We expect that our net cash provided by operating activities may be adversely affected by continued low commodity prices. We believe
that our expected future cash flows provided by operating activities will be sufficient to fund our normal recurring activities
(other than the potential acquisition of additional oil and natural gas properties), and our contractual obligations.
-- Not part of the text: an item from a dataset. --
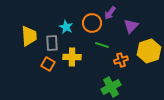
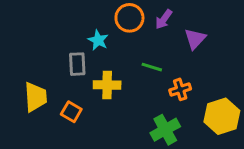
orange circle: (92, 23) -> (129, 18), moved
yellow trapezoid: (29, 36) -> (36, 97), moved
yellow hexagon: (149, 51) -> (222, 116), moved
orange square: (48, 64) -> (71, 112), moved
If low commodity
prices continue, we may elect to continue to defer our planned capital expenditures. We believe that our financial flexibility
to adjust our spending levels will provide us with sufficient liquidity to meet our financial obligations should economic conditions
deteriorate.
See
“Risk Factors”
, in our Annual Report filed on Form 10-K with the SEC, for a discussion
of the risks and uncertainties that affect our business and financial and operating results.
Bank
Credit Facility
In
2016, Carbon entered into a 4-year $100.0 million senior secured asset-based revolving credit facility with LegacyTexas Bank.
LegacyTexas Bank is the initial lender and acts as administrative agent.
The
credit facility has a maximum availability of $100.0 million (with a $500,000 sublimit for letters of credit), which availability
is subject to the amount of the borrowing base. The initial borrowing base established under the credit facility was $17.0 million.
The borrowing base is subject to semi-annual redeterminations in March and September commencing March 2017. On March 30, 2017,
the borrowing base was increased to $23.0 million.
The
credit facility is guaranteed by each existing and future direct or indirect subsidiary of Carbon (subject to certain exceptions).
The obligations of Carbon and the subsidiary guarantors under the credit facility are secured by essentially all tangible and
intangible personal and real property of the Company (subject to certain exclusions).
Interest
is payable quarterly and accrues on borrowings under the credit facility at a rate per annum equal to either (i) the base rate
plus an applicable margin between 0.50% and 1.50% or (ii) the Adjusted LIBOR rate plus an applicable margin between 3.50% and
4.50% at Carbon’s option. The actual margin percentage is dependent on the credit facility utilization percentage. Carbon
is obligated to pay certain fees and expenses in connection with the credit facility, including a commitment fee for any unused
amounts of 0.50%.
The
credit facility contains certain affirmative and negative covenants that, among other things, limit the Company’s ability
to (i) incur additional debt; (ii) incur additional liens; (iii) sell, transfer or dispose of assets; (iv) merge or consolidate,
wind-up, dissolve or liquidate; (v) make dividends and distributions on, or repurchases of, equity; (vi) make certain investments;
(vii) enter into certain transactions with its affiliates; (viii) enter into sales-leaseback transactions; (ix) make optional
or voluntary payment of debt; (x) change the nature of its business; (xi) change its fiscal year to make changes to the accounting
treatment or reporting practices; (xii) amend constituent documents; and (xiii) enter into certain hedging transactions.
The
affirmative and negative covenants are subject to various exceptions, including certain basket amounts and acceptable transaction
levels. In addition, the credit facility requires Carbon’s compliance, on a consolidated basis, with (i) a maximum funded
Debt/EBITDA ratio of 3.5 to 1.0 and (ii) a minimum current ratio of 1.0 to 1.0, commencing with the quarter ended March 31, 2017.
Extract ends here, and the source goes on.